May 6, 2020

STATEMENT: Ulysses Dorotheo, M.D.’s question at Philip Morris International annual meeting

“I’m Ulysses Dorotheo. I’m a Filipino physician, living in Manila. For over 30 years, I’ve met many tobacco victims, who began cigarette smoking in their teens, and whose lives have been forever transformed by their addiction. Some of them have died prematurely from tobacco-caused diseases, such as heart disease and cancer; others now live with lifelong disability. In the Philippines, at least 107,000 people are killed by cigarettes each year. In Southeast Asia, there are half a million tobacco deaths annually.

Today Philip Morris talks about transformation and UNSMOKE and is now rolling out heated tobacco products in many countries, such as the Philippines, promoting them as significantly less harmful alternatives to cigarettes.
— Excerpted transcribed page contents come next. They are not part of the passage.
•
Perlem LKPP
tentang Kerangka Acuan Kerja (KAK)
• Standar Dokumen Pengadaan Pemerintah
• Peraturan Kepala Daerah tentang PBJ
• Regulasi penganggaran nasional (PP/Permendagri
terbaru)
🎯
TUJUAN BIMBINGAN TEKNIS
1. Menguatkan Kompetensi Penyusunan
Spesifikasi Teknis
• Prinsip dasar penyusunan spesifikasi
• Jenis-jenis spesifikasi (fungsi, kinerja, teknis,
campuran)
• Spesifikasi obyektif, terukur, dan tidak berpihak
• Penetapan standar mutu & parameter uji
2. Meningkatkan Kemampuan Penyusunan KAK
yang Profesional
After many decades, Philip Morris has finally conceded that cigarettes are harmful and that people should stop smoking; however, it is misleading and hypocritical to claim corporate transformation if your company, now admitting cigarettes are harmful, continues to make those same harmful cigarettes, continues earning most of its profits from them, and continues opposing stringent tobacco control measures aimed at reducing cigarette use.

For example, while claiming to promote a smoke-free future, Philip Morris sued a small town in the Philippines when the city council passed smoke-free ordinances aimed at protecting young people from cigarettes.

If the transformation claimed by Philip Morris were genuine, you would be voluntarily and meaningfully taking responsibility for selling and continuing to sell these harmful products. When and how will Philip Morris implement a global product recall for cigarettes, retract its opposition to strict tobacco control measures, and compensate its customers, who got sick and died prematurely or suffer daily from tobacco-caused disability?”

Corporate Accountability
Our Movement Needs You
You’ll receive email action alerts from Corporate Accountability.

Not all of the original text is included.